Top of MATERIAL FOR THE TASK

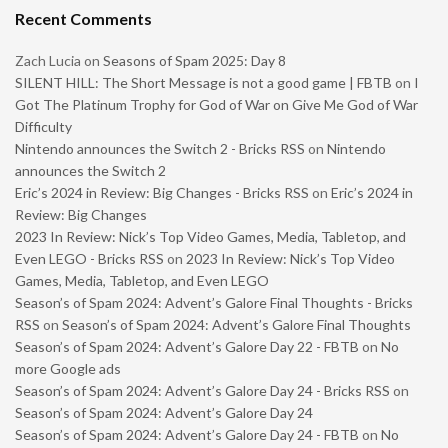
Recent Comments
Zach Lucia
on
Seasons of Spam 2025: Day 8
SILENT HILL: The Short Message is not a good game | FBTB
on
I
Got The Platinum Trophy for God of War on Give Me God of War
Difficulty
Nintendo announces the Switch 2 - Bricks RSS
on
Nintendo
announces the Switch 2
Eric’s 2024 in Review: Big Changes - Bricks RSS
on
Eric’s 2024 in
Review: Big Changes
2023 In Review: Nick’s Top Video Games, Media, Tabletop, and
Even LEGO - Bricks RSS
on
2023 In Review: Nick’s Top Video
Games, Media, Tabletop, and Even LEGO
Season’s of Spam 2024: Advent’s Galore Final Thoughts - Bricks
RSS
on
Season’s of Spam 2024: Advent’s Galore Final Thoughts
Season’s of Spam 2024: Advent’s Galore Day 22 - FBTB
on
No
more Google ads
Season’s of Spam 2024: Advent’s Galore Day 24 - Bricks RSS
on
Season’s of Spam 2024: Advent’s Galore Day 24
Season’s of Spam 2024: Advent’s Galore Day 24 - FBTB
on
No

Bottom of MATERIAL FOR THE TASK

YOUR INSTRUCTIONS: Every record is to be restated word for word, with the pictures left out.

TASK SOLUTION:
Recent Comments
Zach Lucia
on
Seasons of Spam 2025: Day 8
SILENT HILL: The Short Message is not a good game | FBTB
on
I
Got The Platinum Trophy for God of War on Give Me God of War
Difficulty
Nintendo announces the Switch 2 - Bricks RSS
on
Nintendo
announces the Switch 2
Eric’s 2024 in Review: Big Changes - Bricks RSS
on
Eric’s 2024 in
Review: Big Changes
2023 In Review: Nick’s Top Video Games, Media, Tabletop, and
Even LEGO - Bricks RSS
on
2023 In Review: Nick’s Top Video
Games, Media, Tabletop, and Even LEGO
Season’s of Spam 2024: Advent’s Galore Final Thoughts - Bricks
RSS
on
Season’s of Spam 2024: Advent’s Galore Final Thoughts
Season’s of Spam 2024: Advent’s Galore Day 22 - FBTB
on
No
more Google ads
Season’s of Spam 2024: Advent’s Galore Day 24 - Bricks RSS
on
Season’s of Spam 2024: Advent’s Galore Day 24
Season’s of Spam 2024: Advent’s Galore Day 24 - FBTB
on
No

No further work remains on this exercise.